= Power Hit Radio (Estonia) =

Estonian radio station

Power Hit Radio is an Estonian dance music radio station owned by Mediainvest Holding AS in Estonia which belongs to Swedish media company Modern Times Group (MTG). It transmits on Tallinn 102.1 FM, Pärnu 103.9 FM, Tartu 89.7 FM, Rakvere 92.5, and Viljandi 105.4.

==History==
Power Hit Radio started in 2000 with only Tallinn's FM frequency and playing progressive dance music by DJ-s and from vinyls. In the autumn in 2000 it became Tele 2 Power Hit Radio and the format changed a bit, evolving into DJ-s who talked between the songs and also music was changed from progressive dance music to any kind of dance music, including urban and pop, which it stayed today.

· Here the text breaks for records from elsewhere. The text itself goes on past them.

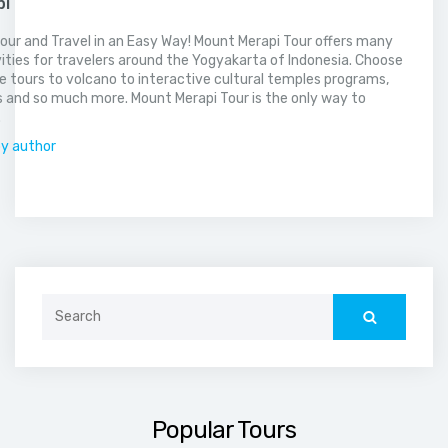
pi
our and Travel in an Easy Way! Mount Merapi Tour offers many
vities for travelers around the Yogyakarta of Indonesia. Choose
 tours to volcano to interactive cultural temples programs,
 and so much more. Mount Merapi Tour is the only way to
.
by author
Search
for:
Popular Tours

In the spring of 2003, Media: Power Hit Radio opened in Lithuania.
In March 2004 it opened frequency in Pärnu 103.9 FM.
December 2006 saw the introduction of Power Hit Radio on satellite Sirius 3.
Tartu 89.7 FM was opened in January 2007 and in April 2007 Power Hit Radio opened on Elion's digital IPTV.

==Company==
Modern Times Group is a Swedish media corporation which has many trademarks and companies like Viasat, TV1000, Viasat Explorer, Viasat History, TV3, 3+, TV8, ZTV, Power Hit Radio, Star FM, NRJ FM (only Swedish) and Rix FM in Sweden, Norway, Denmark, Finland, Estonia, Latvia, Lithuania, Hungary, Russia, Ukraine, Bulgaria, Poland and Romania.